Майков также полагал, что Англия всегда была врагом России (Крымская война, Берлинский конгресс, помощь Японии в 1904-1905 годах, помощь Финляндии в революции 1905 года, поддержка кадетов), и только немецкая угроза заставила Англию искать союза с Россией.

Он предостерегал от конфронтации с Германией, верным союзником России, предрекая в результате возможного столкновения поражение и России, и Германии. В 1908 году Ю.С. Карцов утверждал:

 

"С конца XVIII столетия, опасаясь усиления и соперничества России на море, Англия перестает быть другом России и становится ее врагом… исторический враг России – Англия".

 

Своеобразная "англофобия" русских консерваторов была связана не только с тем, что в Англии видели геополитического соперника, но и с неприятием политического строя Великобритании. Изменение взглядов на отношения с Великобританией у консерваторов было вынужденным, и проистекало отнюдь не из внутренних убеждений, а из общего поворота внешней политики.

Популярная в XIX веке идея объединения славян волновала консервативных мыслителей и в начале века ХХ. Сторонник объединения славянства С.Ф. Шарапов в своих работах продолжал вместе с Н.П. Аксаковым отстаивать идеи русских славянофилов и панславистов. Геополитические прогнозы Шарапова нашли отражение в романе-утопии "Через полвека", в котором описана Российская империя 1950-х годов.

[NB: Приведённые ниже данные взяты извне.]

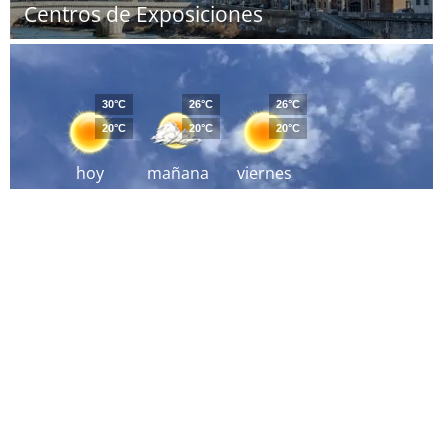
Centros de Exposiciones
30°C
26°C
26°C
20°C
20°C
20°C
hoy
mañana
viernes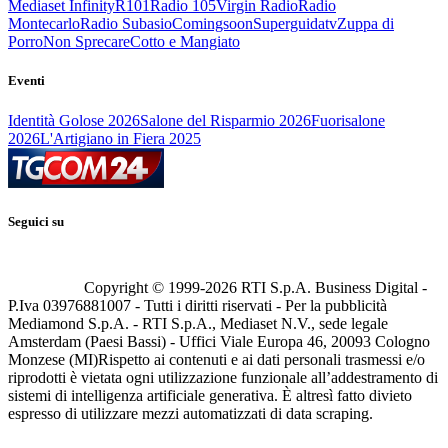
Mediaset Infinity
R101
Radio 105
Virgin Radio
Radio
Montecarlo
Radio Subasio
Comingsoon
Superguidatv
Zuppa di
Porro
Non Sprecare
Cotto e Mangiato
Eventi
Identità Golose 2026
Salone del Risparmio 2026
Fuorisalone
2026
L'Artigiano in Fiera 2025
Seguici su
Copyright © 1999-
2026
RTI S.p.A. Business Digital -
P.Iva 03976881007 - Tutti i diritti riservati - Per la pubblicità
Mediamond S.p.A. - RTI S.p.A., Mediaset N.V., sede legale
Amsterdam (Paesi Bassi) - Uffici Viale Europa 46, 20093 Cologno
Monzese (MI)
Rispetto ai contenuti e ai dati personali trasmessi e/o
riprodotti è vietata ogni utilizzazione funzionale all’addestramento di
sistemi di intelligenza artificiale generativa. È altresì fatto divieto
espresso di utilizzare mezzi automatizzati di data scraping.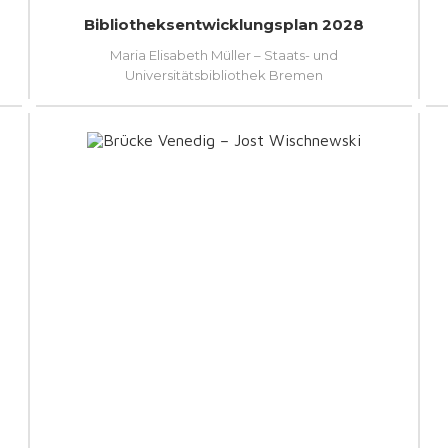
Bibliotheksentwicklungsplan 2028
Maria Elisabeth Müller – Staats- und
Universitätsbibliothek Bremen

Герой утопии, уснувший в 1901 году, чудесным образом пробуждается через полвека и видит осуществление славянофильских проектов в интерпретации Шарапова. Константинополь (Цареград) является четвертой столицей новой империи, правительство находится в Киеве. Вторая столица – Москва, третья – Петербург. Западная граница проходит у Данцига (Гданьска), включает всю Восточную Пруссию и Познань, Австрию, Чехию с Моравией, и мимо Зальцбурга и Баварии спускается к Адриатическому морю, включая в состав страны Триест. В эту империю входят Бухара, Афганистан, Персия (через нее от Астары до порта Чихбара на Индийском океане проходит железная дорога), Царство Польское со столицей Варшавой, Червонная Русь со Львовом, Чехия с Веной в качестве столицы, Прагой и Оломуцем, Венгрия с Будапештом, Сербо-Хорватия со столицами Белградом, Дубровником и Загребом, Румыния с Бухарестом, Болгария с Софией и Адрианополем, Греция с Афинами в качестве главного города. Империя раскинулась "на половину Европы и Азии, от Северного до Индийского океана и от Великого Тихого океана до Архипелага и Адрии".

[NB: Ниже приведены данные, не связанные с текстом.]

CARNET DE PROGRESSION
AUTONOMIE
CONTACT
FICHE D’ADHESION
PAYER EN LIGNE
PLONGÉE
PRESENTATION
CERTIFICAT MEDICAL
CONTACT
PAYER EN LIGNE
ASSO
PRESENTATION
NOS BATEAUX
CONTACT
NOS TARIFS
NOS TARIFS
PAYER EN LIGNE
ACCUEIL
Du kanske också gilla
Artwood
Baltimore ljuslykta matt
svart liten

Однако в начале ХХ века из рядов консерваторов уже стали раздаваться голоса, в которых идея славянского объединения подвергалась жесткой критике.

Отмечалось, что славянские народы, воспользовавшись поддержкой России и получив независимость, отнюдь не спешили к оформлению с ней каких-либо союзов. Рассматривая внешнеполитические перспективы России, националист В. Строганов приходил к следующему выводу:

 

"Вообще мы не имеем Друзей. Даже для наших братьев-славян, за освобождение которых мы проливали свою кровь почти три столетия подряд, мы имеем ценность постольку, поскольку мы можем быть им полезны".

 

Подобный взгляд был характерен для идеологов и лидеров Всероссийского национального союза. П.И. Ковалевский считал, что, оказывая постоянную поддержку "братьям-славянам", мы в итоге

 

"добились того, что все эти наши славянские братья смотрели на нас, как на своих обязанных батраков… В благодарность те же вырученные братушки и лягнут эту глупую Россию… А Боже храни, если Русские не придут на помощь. Тут уже и нет предела издевательствам, брани и помоям по адресу России. И Россия терпит. Это глупо, но верно. Пора этому положить конец".

 

А. Савенко доказывал, что если для заключения между Россией и Германией тайного союза придется пожертвовать интересами чехов и прочего западного (но не южного) славянства, то, мы

 

"ни на минуту не задумываясь должны это сделать", поскольку "западное славянство само усердно лезет в немецкую пасть и для облегчения этой операции придумало соус под названием австрославизм".

 

Следовательно, нужно

 

"помочь им, если к тому же за простое непротивление в этой области Германия предоставит нам свободу в деле осуществления задач нашей национальной политики".

 

В итоге Савенко приходил к выводу, что здоровая политика национального эгоизма решительно говорит, что

 

"все интересы западного славянства не стоят ни одного русского солдата, ни одного русского рубля".

 

На практике славянское единство было скорее культурным, нежели политическим, военным и геополитическим.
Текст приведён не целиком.